The basic design of the complex is a two-story oval, situated below Sergels torg (Sergel's Square), Klara Church, and adjacent areas, with multiple entrances. The shelter can accommodate 8,000 people in time of war or other danger. The machine room includes five large generators. In the case of failure of the civil power grid, these units could generate enough energy to power and light the entire complex. If war had broken out between the 1960s–1980s, two thirds of the Parliament and Government members would have been housed in a separate part of Klara shelters, while the third would be sent to a rock shelter elsewhere.
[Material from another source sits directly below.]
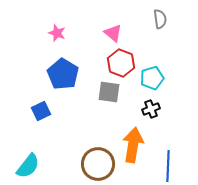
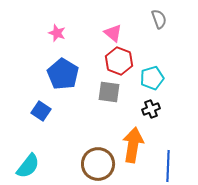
gray semicircle: moved 1 px left; rotated 12 degrees counterclockwise
red hexagon: moved 2 px left, 2 px up
blue square: rotated 30 degrees counterclockwise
The shelter has several entrances and escape routes. Beside the entrance to the building, a ramp provides vehicle access to the parking area, from which the shelter can be reached through an understated access door (see photo, right). Partway down the stairs (which are removable) leading from Drottninggatan to the "plate" in Sergel's Square, there is another entrance. Additional entrances are from the old subway entrance next to Klara Church, which has been converted to lead straight down to the shelter, from T-Centralen (the Metro centre station), from the parking garages around the Klara district, and from the Kungsträdgården metro station. Large parts of the shelter are used in peacetime as parking garages, for example Vattugaraget at Vattugatan.

Access is via staircases about 10 meters wide, currently blocked by removable walls and protected by 70-ton steel doors. To keep the air temperature bearable during protection operations (15,000 people producing a lot of heat), there is a large air conditioning plant.